Private Mortgage Insurance
This entry was posted on 1/22/2007 9:57 AM and is filed under Real Estate.
Private Mortgage Insurance (PMI) - Tax deductible for 2007!
Most lenders consider buyers who make a down payment of less than 20% to be riskier borrowers. To cover that risk, borrowers often have to get mortgage insurance (PMI) or a piggyback loan.
Mortgage insurance covers the cost for the lender in case of a foreclosure. Borrowers who choose a piggyback loan do not need insurance, but they have two home loans-one for 80% of the home's value and a second mortgage at a higher interest rate to cover the rest of the loan amount.
Piggyback loans often are referred to as an 80-10-10 or an 80-15-5 depending on the loan amounts and down payments. An 80-15-5, for example, means a borrower is getting an 80% loan, a 15% piggyback loan and making a 5% down payment. Piggybacks have had an advantage over loans with mortgage insurance because combined payments are a little less and interest on both loans was tax-deductible.
Now that PMI or mortgage insurance is deductible, it may reduce the need for piggyback loans. Borrowers have to consider how long they'll stay in their homes, whether they'll prepay or make extra payments and their comfort level.
Borrowers are stuck with a piggyback loan until it's paid off, but they can cancel mortgage insurance once they've reached 20 percent of their home's value. How long that takes depends on the size of the loan and the down payment.

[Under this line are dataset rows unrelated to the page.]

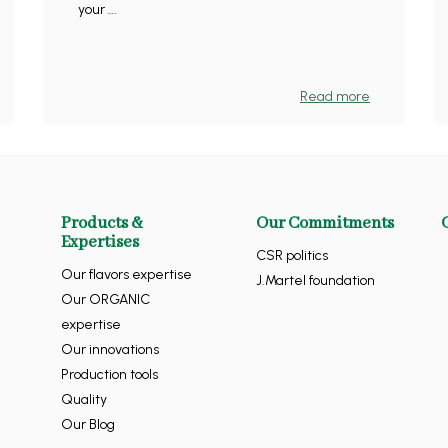
your ...
Read more
Products &
Our Commitments
Expertises
CSR politics
Our flavors expertise
J.Martel foundation
Our ORGANIC
expertise
Our innovations
Production tools
Quality
Our Blog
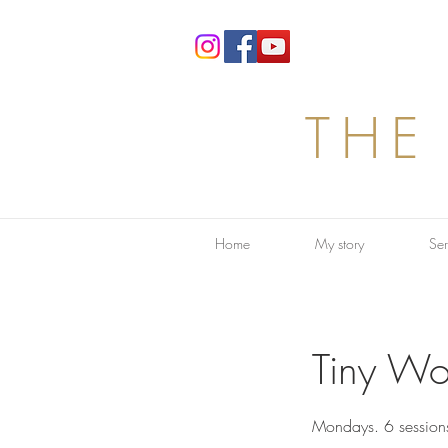
THE
Home
My story
Ser
Tiny Wo
Mondays. 6 session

As always....some restrictions apply! Conditions, such as income requirements, are attached to the mortgage insurance tax-deduction as well as taxpayers must itemize deductions on their tax returns and not just take the standard deduction. Right now, the program also is only available to mortgages closed in 2007, though many believe Congress will extend it.
Realtors cannot give legal or financial advice....only opinions. Please consult your tax advisor. Restrictions apply.